North's claim of error was asserted before the Supreme Court decision in People v. Coleman, 13 Cal.3d 867, 120 Cal.Rptr. 384, 533 P.2d 1024. Coleman made the same argument as that advanced here claiming that since his testimony at the probation revocation hearing could be used against him at the related criminal trial ‘. . . the meaningful opportunity to be heard assured him by Morrissey v. Brewer (1972) 408 U.S. 471, 489, 92 S.Ct. 2593, 33 L.Ed.2d 484, . . . was essentially nugatory.’ (People v. Coleman, Supra, 13 Cal.3d 867, 871, 120 Cal.Rptr. 384, 389, 533 P.2d 1024, 1029.) The Supreme Court refused to consider the constitutional issues raised by Coleman; rather, under their inherent supervisory powers, they ceclared the following exclusionary rule:
‘We accordingly declare as a judicial rule of evidence that henceforth upon timely objection the testimony of a probationer at a probation revocation hearing held prior to the disposition of criminal charges arising out of the alleged violation of the conditions of his probation, and any evidence derived from such testimony, is inadmissible against the probationer during subsequent proceedings on the related criminal charges, save for purposes of impeachment or rebuttal. . . .’ (People v. Coleman, 13 Cal.3d 867, 889, 120 Cal.Rptr. 384, 402, 533 P.2d 1024, 1042.)
Application of the rule is to be prospective only.
‘The rule is accordingly declared to be applicable only to probation revocation proceedings held on or after the date of the filing of this opinion.’ (People v. Coleman, 13 Cal.3d 867, 896, 120 Cal.Rptr. 384, 407, 533 P.2d 1024, 1047.)

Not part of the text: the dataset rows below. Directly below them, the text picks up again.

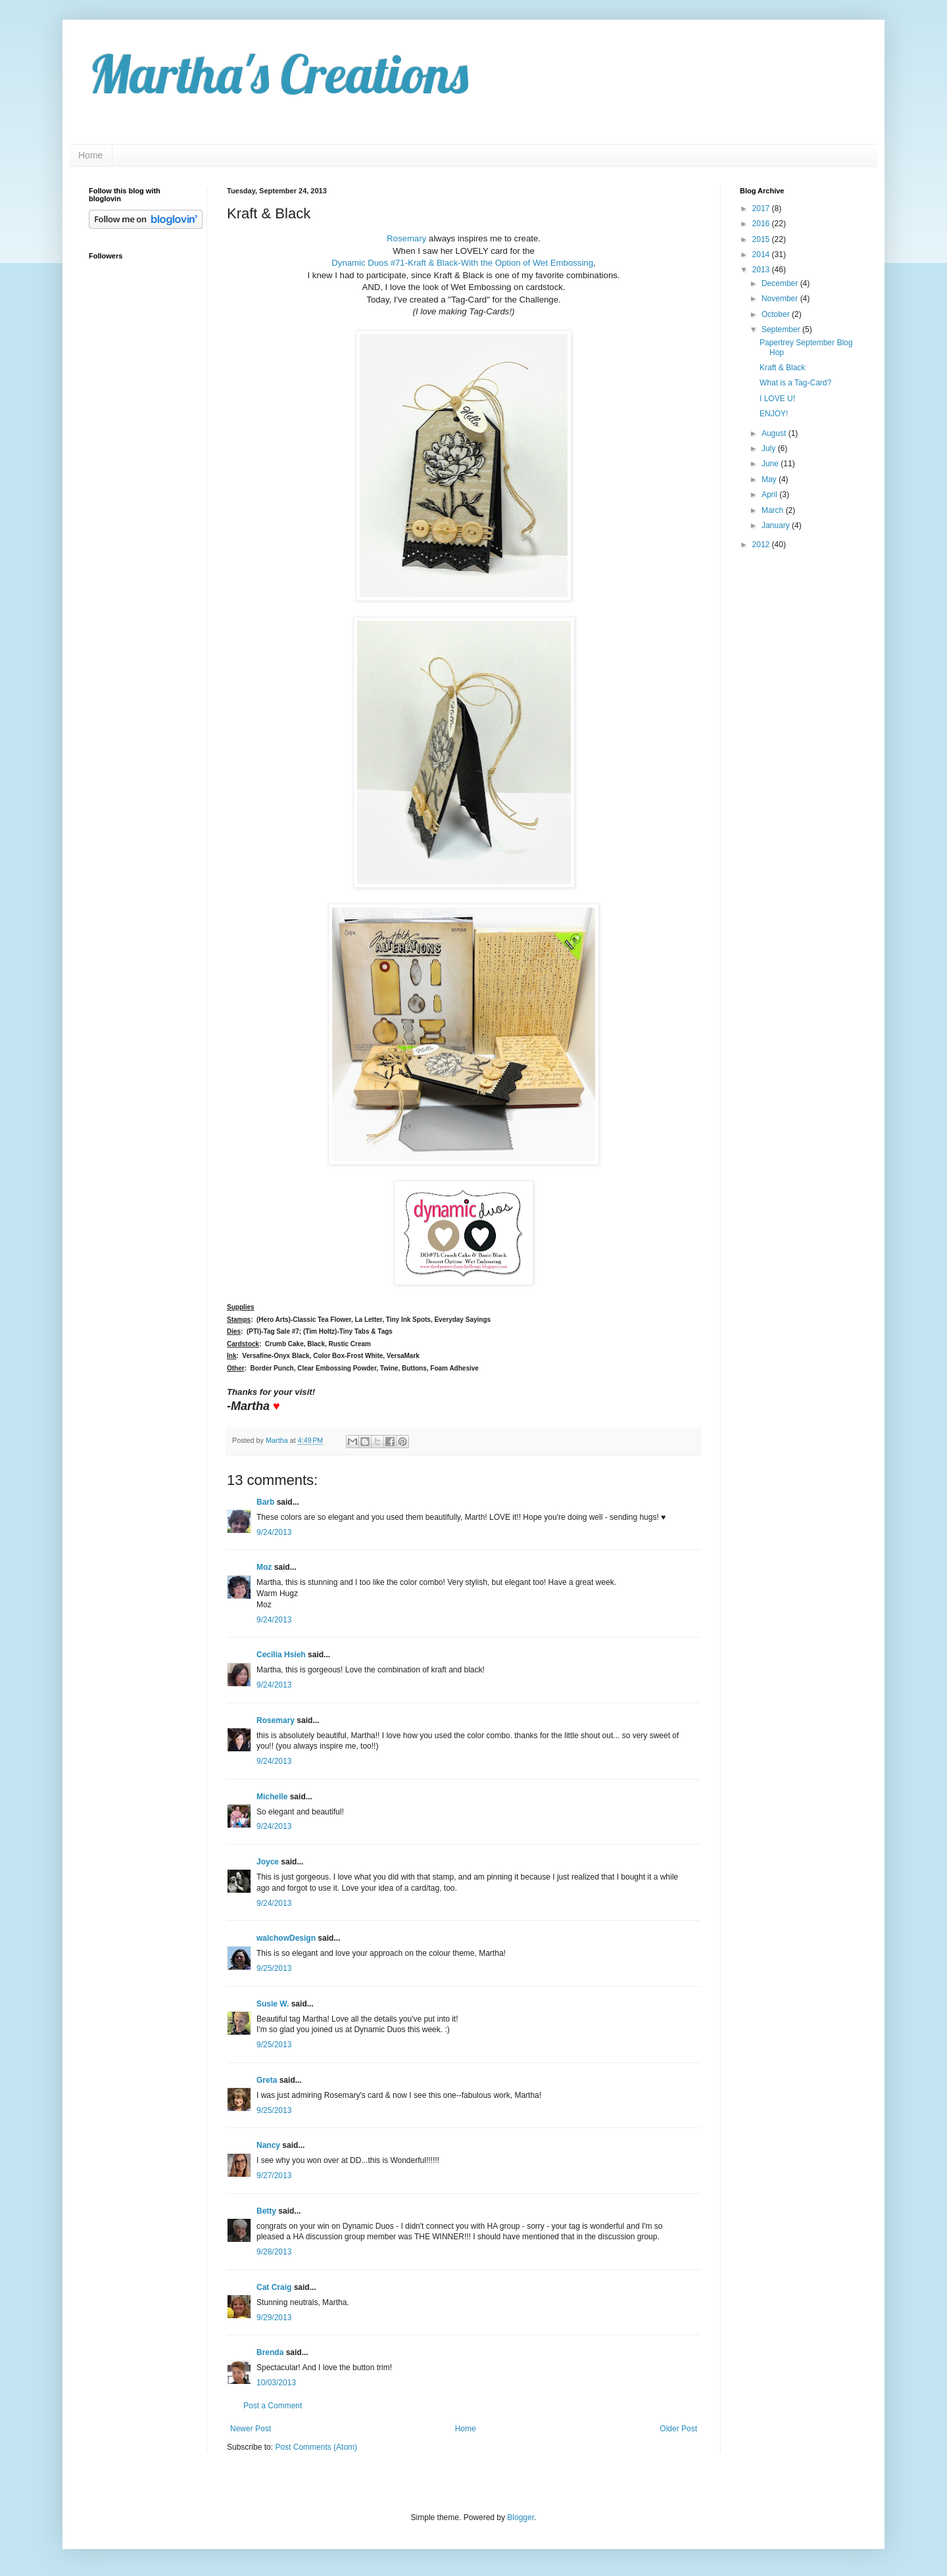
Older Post (678, 2428)
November (781, 298)
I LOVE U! (777, 398)
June (771, 463)
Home (90, 155)
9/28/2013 (273, 2251)
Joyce (267, 1861)
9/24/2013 (273, 1532)
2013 (762, 269)
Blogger (520, 2517)
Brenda (269, 2352)
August (775, 433)
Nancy (268, 2145)
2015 (762, 239)
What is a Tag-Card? (795, 382)
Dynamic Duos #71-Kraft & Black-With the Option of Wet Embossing (462, 263)
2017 (762, 208)
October (777, 314)
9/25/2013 (273, 1968)
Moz (264, 1567)
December (781, 283)
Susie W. (272, 2003)
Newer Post (250, 2428)
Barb (265, 1502)
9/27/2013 (273, 2175)
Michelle (271, 1796)
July (770, 448)
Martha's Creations (278, 74)
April (770, 494)
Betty (266, 2211)
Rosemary (406, 238)
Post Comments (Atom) (316, 2447)
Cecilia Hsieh (281, 1654)
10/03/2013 (276, 2382)
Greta (266, 2080)
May (770, 479)
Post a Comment (272, 2405)
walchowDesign (286, 1938)
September (782, 329)
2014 (762, 254)
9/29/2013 (273, 2317)
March (774, 510)
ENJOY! (774, 413)
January (777, 525)
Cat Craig (273, 2287)
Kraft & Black (782, 367)
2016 (762, 223)
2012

North, in a supplemental brief filed after the Coleman decision, claims his appeal is a probation revocation proceeding which is being decided after the date Coleman was filed and, thus, he is entitled to a reversal and the benefit of the exclusionary rule. However, the word ‘proceeding’ in the opinion is used interchangeably with the words ‘hearing’ and ‘trial’ (see e.g. People v. Coleman, Supra, 13 Cal.3d 867, 891, 120 Cal.Rptr. 384, 533 P.2d 1024); there is nothing to indicate the Supreme Court intended its new rule to apply to revocation hearings which had already been held once and were pending on appeal. In addition, the reason the rule was given prospective application was ‘the sound administration of justice.’ To give it retroactive effect by reversing would burden the lower courts with rehearings and retrials which would not further this goal.
North contends we should reverse so we can avoid the constitutional issues which Coleman did not decide for the reason the Supreme Court thought it would be unwise to do so. Before examining the constitutional issue, however, we look to whether this decision, if made, would apply to North. As set out in In re Tahl, 1 Cal.3d 122, 134, 81 Cal.Rptr. 577, 586, 460 P.2d 449, 458, we must determine:
“(1) the purpose of the new rule; (2) the extent of reliance upon the old rule; and (3) the effect retroactive application would have upon the administration of justice.”
In this instance there had been complete reliance on the old practice of having probation hearings in advance of the criminal trial and making the probationer elect whether to stand mute or to defend himself at the revocation hearing and have that testimony admissible at trial. As noted above, retroactive application of the rule would adversely affect the administration of justice by burdening the court system with numerous rehearings and retrials. Under these circumstances, any constitutional ruling would not be retroactive and would not apply to North. We find it unnecessary to consider the constitutional claim.
GERALD BROWN, Presiding Justice.
AULT, J., and COUGHLIN,* J., assigned, concur.